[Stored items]
● ● ●

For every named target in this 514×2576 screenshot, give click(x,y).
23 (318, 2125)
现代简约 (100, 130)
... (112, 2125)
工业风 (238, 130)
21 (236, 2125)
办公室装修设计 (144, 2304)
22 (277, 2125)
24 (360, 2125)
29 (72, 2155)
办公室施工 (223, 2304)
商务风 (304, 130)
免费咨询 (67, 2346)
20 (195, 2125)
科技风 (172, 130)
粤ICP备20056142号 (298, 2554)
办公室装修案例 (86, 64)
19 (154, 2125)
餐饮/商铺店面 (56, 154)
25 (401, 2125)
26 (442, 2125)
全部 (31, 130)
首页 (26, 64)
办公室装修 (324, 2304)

● ● ●

__YOUR ASSIGNMENT__: The records shown above should be given again word for word.

__FINISHED TASK__:
For every named target in this 514×2576 screenshot, give click(x,y).
23 (318, 2125)
现代简约 (100, 130)
... (112, 2125)
工业风 (238, 130)
21 (236, 2125)
办公室装修设计 (144, 2304)
22 (277, 2125)
24 (360, 2125)
29 (72, 2155)
办公室施工 (223, 2304)
商务风 (304, 130)
免费咨询 (67, 2346)
20 (195, 2125)
科技风 (172, 130)
粤ICP备20056142号 (298, 2554)
办公室装修案例 (86, 64)
19 (154, 2125)
餐饮/商铺店面 (56, 154)
25 (401, 2125)
26 (442, 2125)
全部 (31, 130)
首页 (26, 64)
办公室装修 (324, 2304)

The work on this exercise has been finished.